Пробуждение. Брюлло — Брюллов. Глава третья
На фарфоровом заводе Георг Брюлло числился лепщиком. В некоторых документах его называют скульптором. Одно не противоречит другому. Искусство лепщика, определяющего форму предмета, — подчас в точном исполнении чужого замысла, подчас в собственном творчестве. Высокий уровень искусства Георга Брюлло подтверждается самим приглашением его в Петербург: русский фарфор в ту пору уже не тропку нащупывал — шагал крепко и скоро, и не дядьки ему были нужны, а зрелые мастера.

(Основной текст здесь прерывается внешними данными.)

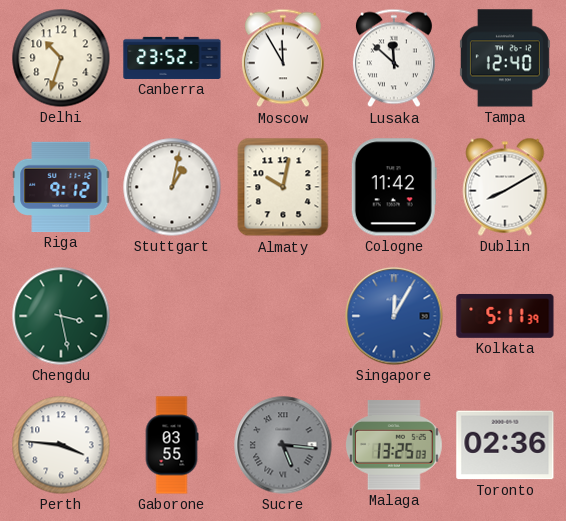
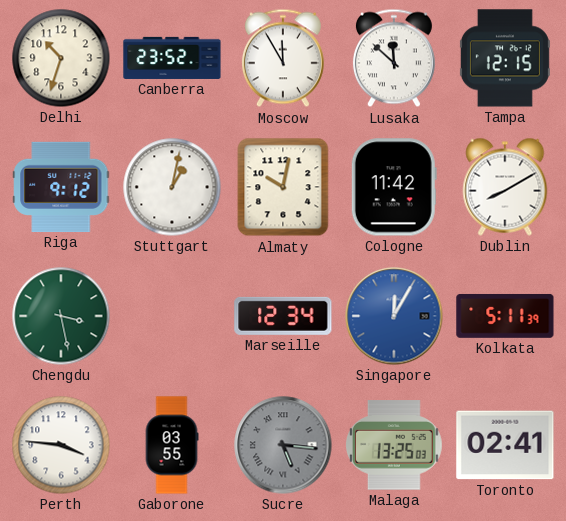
Tampa: 12:40 -> 12:15
Marseille: none -> 12:34
Toronto: 02:36 -> 02:41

Старый Георг Брюлло был скульптор (и, наверно, не первый в роду). И его сын Иоганн, не зажившийся на свете и окончивший свои дни вскоре после переезда семьи в российскую столицу, однако успевший стать Иваном Георгиевичем, — Иоганн, Иван Георгиевич, тоже, по заводским ведомостям, был лепщик, по другим документам — скульптор. И его внук Павел Иванович — скульптор, резчик, а также мастер разного иного художественного дела. И старший его сын Федор, прижитый с первой женой, дитя, а уже готовится, руководимый твердой волей Павла Ивановича, перенять из рук отца семейное ремесло. И годовалый Александр — ему определено то же будущее. И новорожденный младенец Карл в пеленке, стянутой голубой лентой…
Дети в семье рождались с готовой судьбой.
Уголь в камине занялся понемногу и быстро прогорал, переливаясь под серым пухом пепла. Павел Иванович поднялся из кресла, помедлил, потирая руки над очагом и тем как бы схватывая хоть немного этого улетающего впустую тепла, и, крепко ступая, направился к столу. На белой накрахмаленной скатерти, между двумя праздничными канделябрами золоченой бронзы по пять свечей в каждом, покоилась на блюде серьезных размеров индейка — ее медная корочка была украшена зелеными резными листочками петрушки, вокруг, по краю блюда, лежали янтарные ломти жаренного в масле картофеля. Мария Ивановна в палевом платье, с шалью из белой индийской кисеи на плечах, в нарядном чепце ждала супруга за столом. Быстрым глазом художника Павел Иванович тотчас оценил открывшиеся взору красоту и довольство, сжал сильными пальцами розовую ручку жены и поднес к губам, без лишних слов благодаря за рассудительность и миловидность, за порядок в доме, за прельстительность индейки, за сыновей — непременно будущих художников...
Из окон, выходивших во двор, видно было далекое, за Невой, зарево: по государеву приказу, невзирая на холода, в центре города, по проспекту, насаждали аллею. Деревья свозили большие, в три человеческих роста, вырытые со всеми корнями, — император ждать не умел. Ямы рыли широкие, значительной глубины. Вдоль проспекта клали дрова штабелями и жгли, согревая землю. Говорили, что насаждением аллеи заняты десять тысяч рабочих и что каждое дерево станет в триста рублей.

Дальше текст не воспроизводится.